A ski board (10) comprising:

an elongate body (11) defining a center binding region (14), first and second ends (17, 25), first and second longitudinal edges (21, 22), and an upper surface (12, 23)

characterized in that
the upper surface (12, 23) of the body (11) is contoured to define a first raised profile area (16) extending from proximate at least one of the first and second ends (17, 25) of the body towards the center binding region (14), and elongate first and second reduced thickness portions of the body (11) disposed adjacent the first and second longitudinal edges (21, 22), respectively, between at least one of the first and second ends (17, 25) and the center binding region (14), the body (11) defining an overall length from the first end (17) to the second end (25) of no longer than 90 cm, wherein the body (11) is stiff along a longitudinal axis (18) of the body and is relatively torsionally soft on opposite lateral sides thereof.
The ski board according to Claim 1,
characterized in that
the body (11) defines fore and aft contact points and has a longitudinal stiffness such that the center region (14) deflects substantially on 2,5 cm (1 inch), when 400-490 Newton (90-110 pounds) or less of force is applied to the center region (14) of the body and the ski is supported at its fore and aft contact points.
The ski board according to Claim 1,
characterized in that
the body (11) has a torsional stiffness that allows it to twist more than 10°.
The ski board of Claim 1,
characterized in that
the first raised profile area (16) extends from the first end (12) of the body, and the upper surface defines a second raised profile area (24) extending from proximate the second end (13) of the body (11) towards the center binding region (14).
The ski board according to Claim 4,
characterized in that
a width of the first raised profile area (16) tapers between the center binding region (14) and the first end (17) of the body (11), such that the first raised profile area (16) has a substantially hourglass shape, and wherein a width of the second raised profile area (24) tapers between the center region (14) and the second end (25) of the body (11), such that the second raised profile area (24) has a substantially hourglass shape.

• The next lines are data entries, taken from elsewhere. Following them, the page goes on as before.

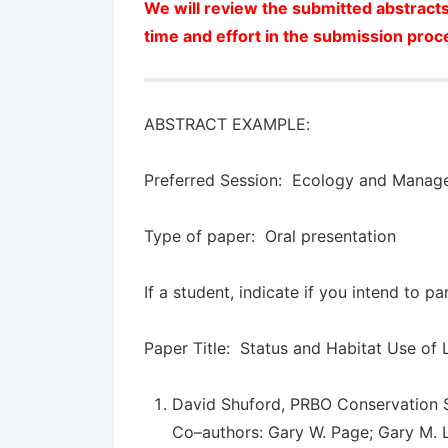
We will review the submitted abstracts
time and effort in the submission proc
ABSTRACT EXAMPLE:
Preferred Session: Ecology and Manag
Type of paper: Oral presentation
If a student, indicate if you intend to p
Paper Title:
Status and Habitat Use of L
David Shuford
, PRBO Conservation 
Co–authors: Gary W. Page; Gary M. 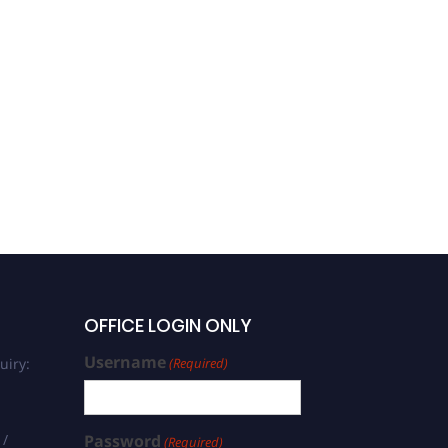
OFFICE LOGIN ONLY
Username
uiry:
(Required)
 /
Password
(Required)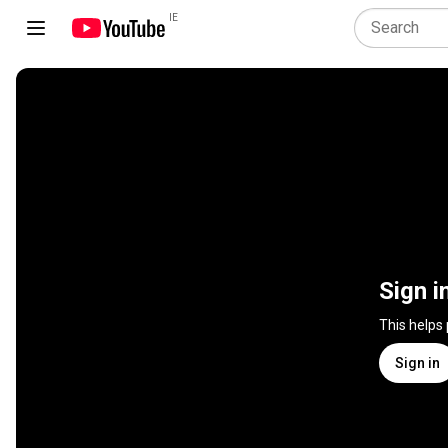
IE
Sign i
This helps
Sign in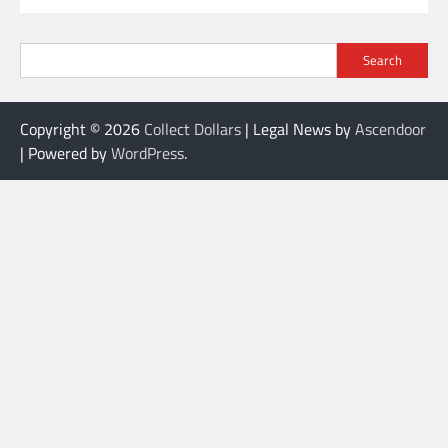
Search
Copyright © 2026
Collect Dollars
| Legal News by
Ascendoor
| Powered by
WordPress
.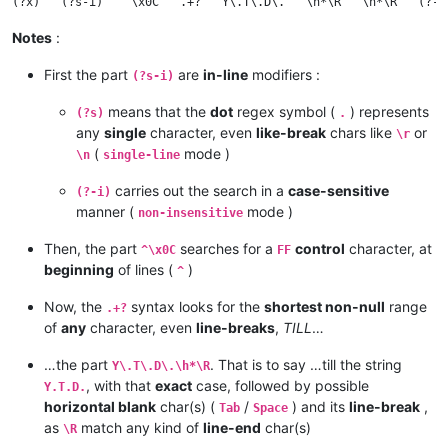
Notes
:
First the part
are
in-line
modifiers :
(?s-i)
means that the
dot
regex symbol (
) represents
(?s)
.
any
single
character, even
like-break
chars like
or
\r
(
mode )
\n
single-line
carries out the search in a
case-sensitive
(?-i)
manner (
mode )
non-insensitive
Then, the part
searches for a
control
character, at
^\x0C
FF
beginning
of lines (
)
^
Now, the
syntax looks for the
shortest non-null
range
.+?
of
any
character, even
line-breaks
,
TILL
…
…the part
. That is to say …till the string
Y\.T\.D\.\h*\R
, with that
exact
case, followed by possible
Y.T.D.
horizontal blank
char(s) (
/
) and its
line-break
,
Tab
Space
as
match any kind of
line-end
char(s)
\R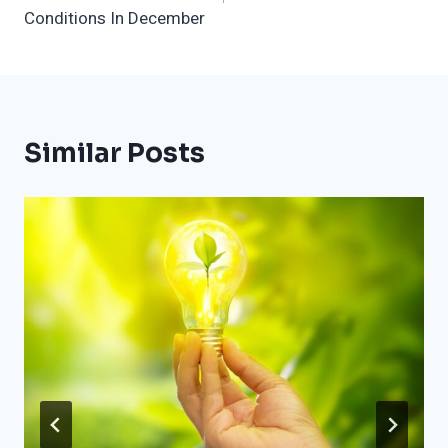
Conditions In December
Similar Posts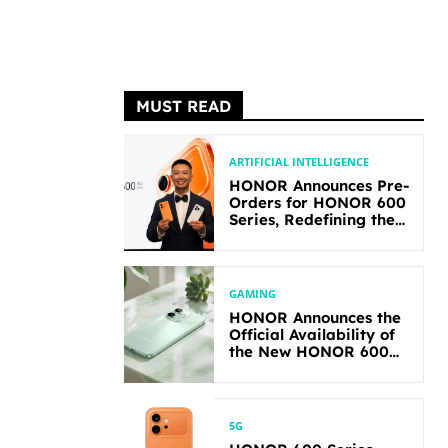
MUST READ
ARTIFICIAL INTELLIGENCE
HONOR Announces Pre-
Orders for HONOR 600
Series, Redefining the
Flagship-level
Performance in Its
Segment
GAMING
HONOR Announces the
Official Availability of
the New HONOR 600
Lite
5G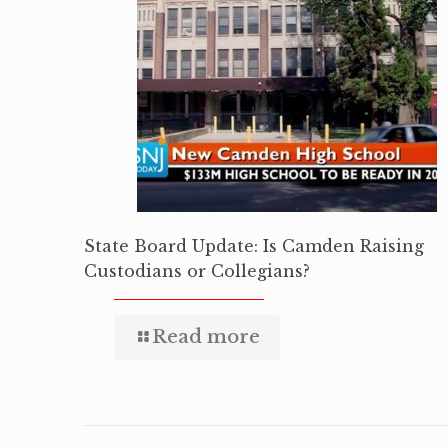
State Board Update: Is Camden Raising
Custodians or Collegians?
Read more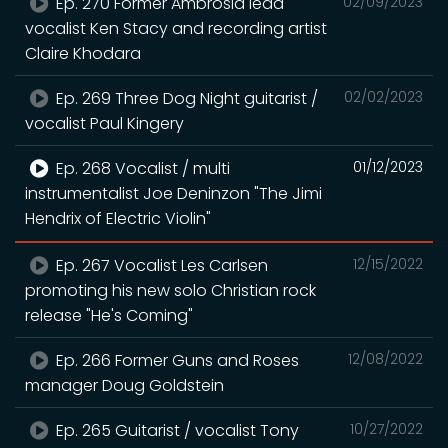
Ep. 270 Former Ambrosia lead
02/09/2023
vocalist Ken Stacy and recording artist
Claire Khodara
Ep. 269 Three Dog Night guitarist /
02/02/2023
vocalist Paul Kingery
Ep. 268 Vocalist / multi
01/12/2023
instrumentalist Joe Deninzon "The Jimi
Hendrix of Electric Violin"
Ep. 267 Vocalist Les Carlsen
12/15/2022
promoting his new solo Christian rock
release "He's Coming"
Ep. 266 Former Guns and Roses
12/08/2022
manager Doug Goldstein
Ep. 265 Guitarist / vocalist Tony
10/27/2022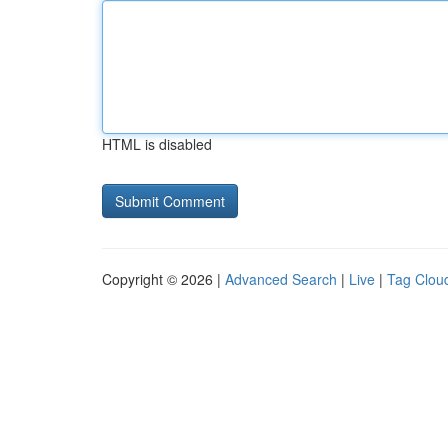
HTML is disabled
Copyright © 2026 |
Advanced Search
|
Live
|
Tag Clou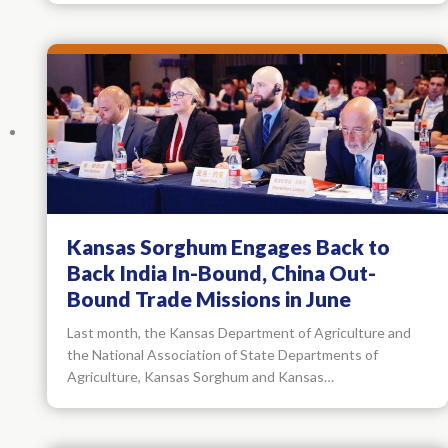
Kansas Sorghum Engages Back to
Back India In-Bound, China Out-
Bound Trade Missions in June
Last month, the Kansas Department of Agriculture and
the National Association of State Departments of
Agriculture, Kansas Sorghum and Kansas…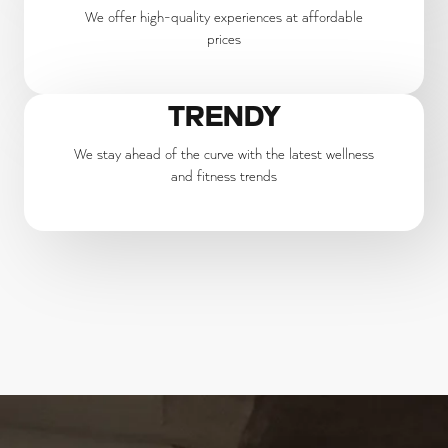
We offer high-quality experiences at affordable
prices
TRENDY
We stay ahead of the curve with the latest wellness
and fitness trends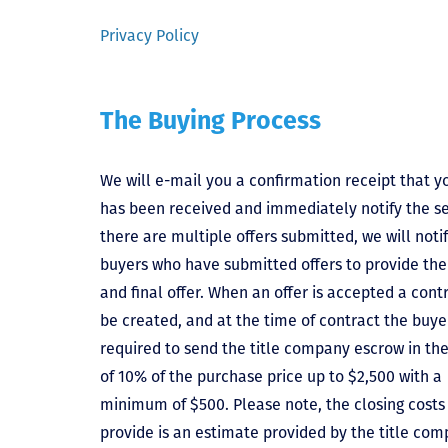
Privacy Policy
The Buying Process
We will e-mail you a confirmation receipt that yo
has been received and immediately notify the sel
there are multiple offers submitted, we will notif
buyers who have submitted offers to provide the
and final offer. When an offer is accepted a contr
be created, and at the time of contract the buyer
required to send the title company escrow in t
of 10% of the purchase price up to $2,500 with a
minimum of $500. Please note, the closing costs
provide is an estimate provided by the title comp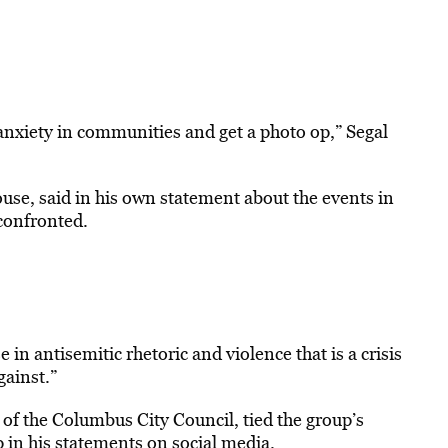
 anxiety in communities and get a photo op,” Segal
se, said in his own statement about the events in
confronted.
 in antisemitic rhetoric and violence that is a crisis
gainst.”
f the Columbus City Council, tied the group’s
p in his statements on social media.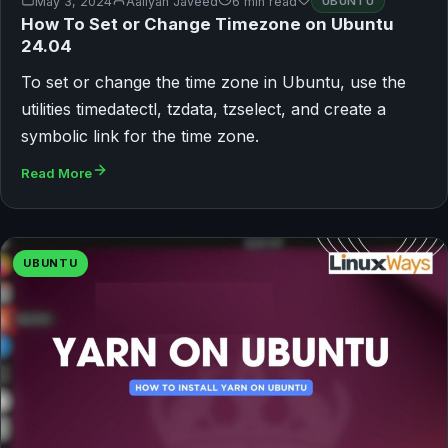
May 3, 2024
Aaliyan Javeed
6 min read
UBUNTU
How To Set or Change Timezone on Ubuntu
24.04
To set or change the time zone in Ubuntu, use the
utilities timedatectl, tzdata, tzselect, and create a
symbolic link for the time zone.
Read More
UBUNTU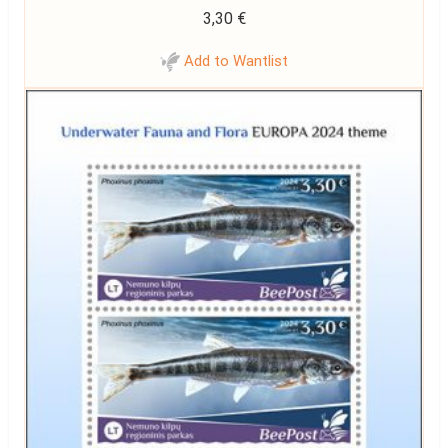
3,30
€
Add to Wantlist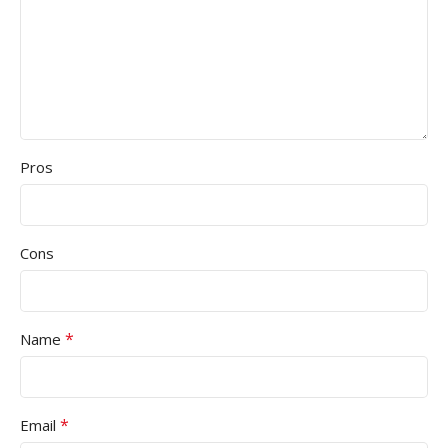
Pros
Cons
*
Name
*
Email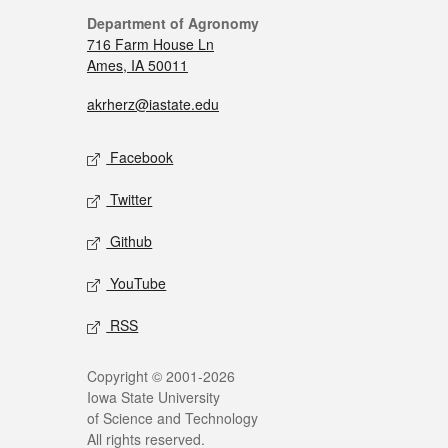
Department of Agronomy
716 Farm House Ln
Ames, IA 50011
akrherz@iastate.edu
Facebook
Twitter
Github
YouTube
RSS
Copyright © 2001-2026
Iowa State University
of Science and Technology
All rights reserved.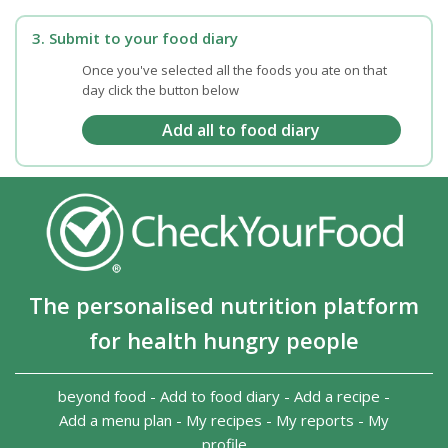
3. Submit to your food diary
Once you've selected all the foods you ate on that
day click the button below
The personalised nutrition platform
for health hungry people
beyond food
-
Add to food diary
-
Add a recipe
-
Add a menu plan
-
My recipes
-
My reports
-
My
profile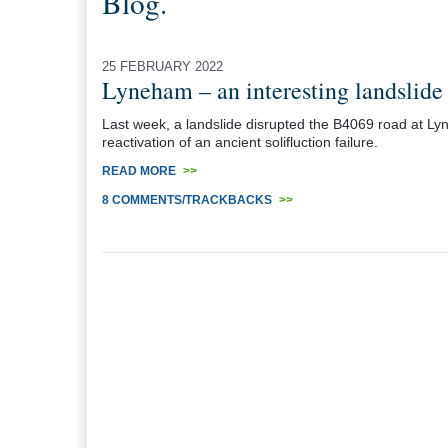
Blog.
25 FEBRUARY 2022
Lyneham – an interesting landslide
Last week, a landslide disrupted the B4069 road at Lyne
reactivation of an ancient solifluction failure.
READ MORE
>>
8 COMMENTS/TRACKBACKS
>>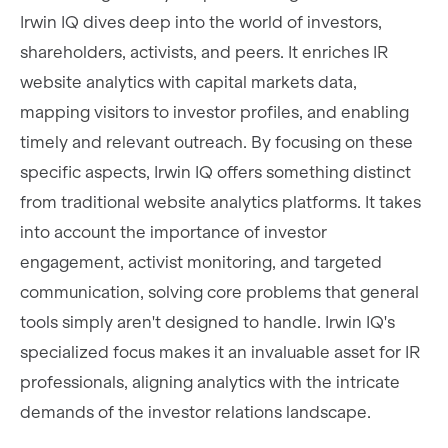
Irwin IQ dives deep into the world of investors,
shareholders, activists, and peers. It enriches IR
website analytics with capital markets data,
mapping visitors to investor profiles, and enabling
timely and relevant outreach. By focusing on these
specific aspects, Irwin IQ offers something distinct
from traditional website analytics platforms. It takes
into account the importance of investor
engagement, activist monitoring, and targeted
communication, solving core problems that general
tools simply aren't designed to handle. Irwin IQ's
specialized focus makes it an invaluable asset for IR
professionals, aligning analytics with the intricate
demands of the investor relations landscape.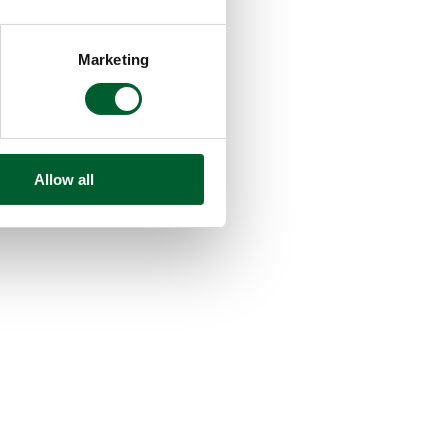
Marketing
Allow all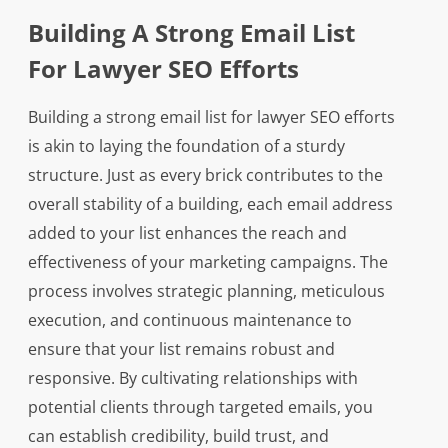
Building A Strong Email List
For Lawyer SEO Efforts
Building a strong email list for lawyer SEO efforts
is akin to laying the foundation of a sturdy
structure. Just as every brick contributes to the
overall stability of a building, each email address
added to your list enhances the reach and
effectiveness of your marketing campaigns. The
process involves strategic planning, meticulous
execution, and continuous maintenance to
ensure that your list remains robust and
responsive. By cultivating relationships with
potential clients through targeted emails, you
can establish credibility, build trust, and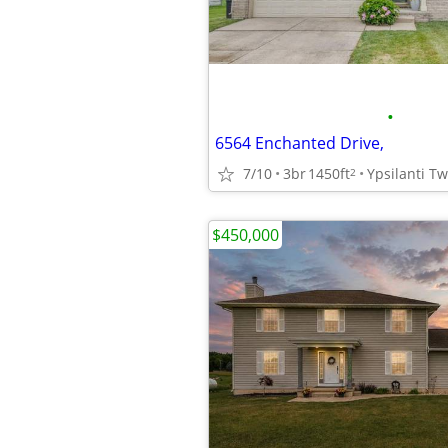
•
6564 Enchanted Drive,
7/10
3br
1450ft
Ypsilanti T
2
$450,000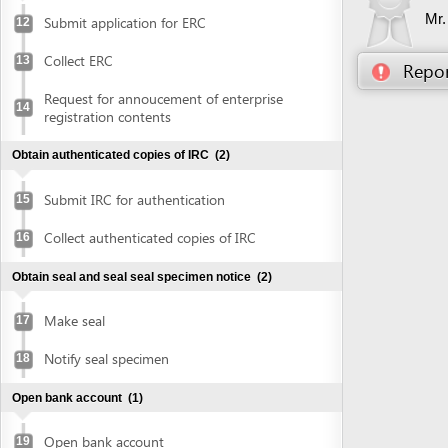
Obtain authenticated copies of IRC
(2)
Submit IRC for authentication
15
Collect authenticated copies of IRC
16
Obtain seal and seal seal specimen notice
(2)
Make seal
17
Notify seal specimen
18
Open bank account
(1)
Open bank account
19
Obtain approval of environmental impact assessment
(EIA) report
(5)
Prepare EIA report
20
Submit application for approval of EIA
21
report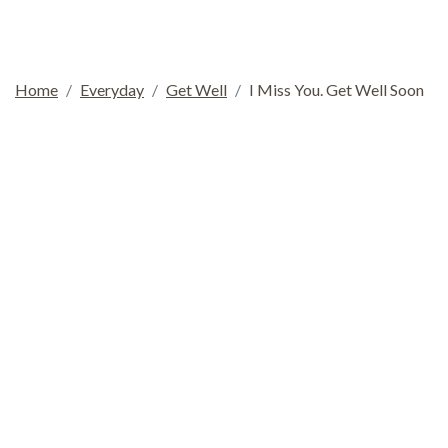
Home
Everyday
Get Well
I Miss You. Get Well Soon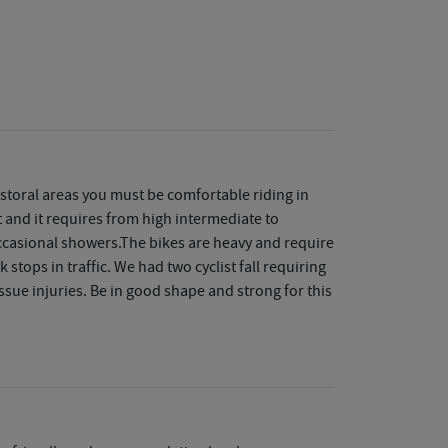
 pastoral areas you must be comfortable riding in
rt and it requires from high intermediate to
occasional showers.The bikes are heavy and require
tops in traffic. We had two cyclist fall requiring
ssue injuries. Be in good shape and strong for this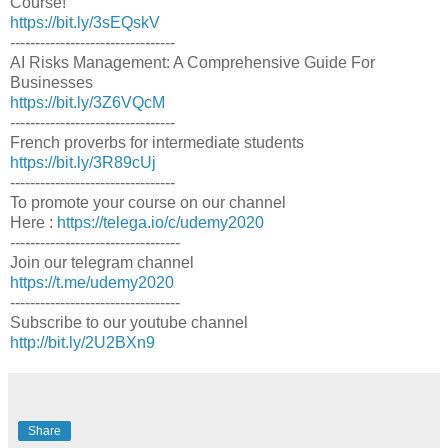
Course!
https://bit.ly/3sEQskV
---------------------------------
AI Risks Management: A Comprehensive Guide For
Businesses
https://bit.ly/3Z6VQcM
---------------------------------
French proverbs for intermediate students
https://bit.ly/3R89cUj
---------------------------------
To promote your course on our channel
Here :
https://telega.io/c/udemy2020
----------------------------------
Join our telegram channel
https://t.me/udemy2020
----------------------------------
Subscribe to our youtube channel
http://bit.ly/2U2BXn9
Share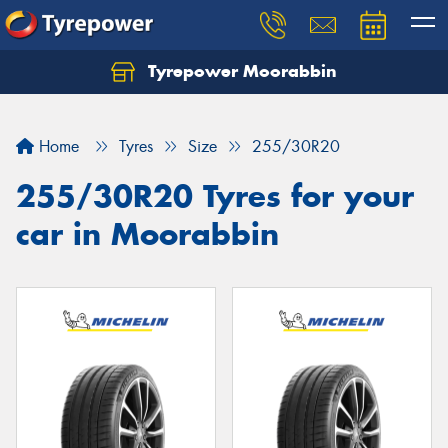
Tyrepower Moorabbin
Home
Tyres
Size
255/30R20
255/30R20 Tyres for your
car in Moorabbin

The ski board according to Claim 4,
characterized in that
the first raised profile area (16) and the second raised profile area (24) extend substantially along a longitudinal axis (18) of the body (11).
The ski board according to Claim 4,
characterized in that
the top surface of the body defines a first and a second concave area (19, 20) extending laterally from opposite sides of the first raised profile area (16) to the first and second longitudinal edges (21, 22), respectively, and a third and a fourth concave area (26, 27) extending laterally from opposite sides of the second raised profile area (24) to the first and second longitudinal edges (21, 22), respectively.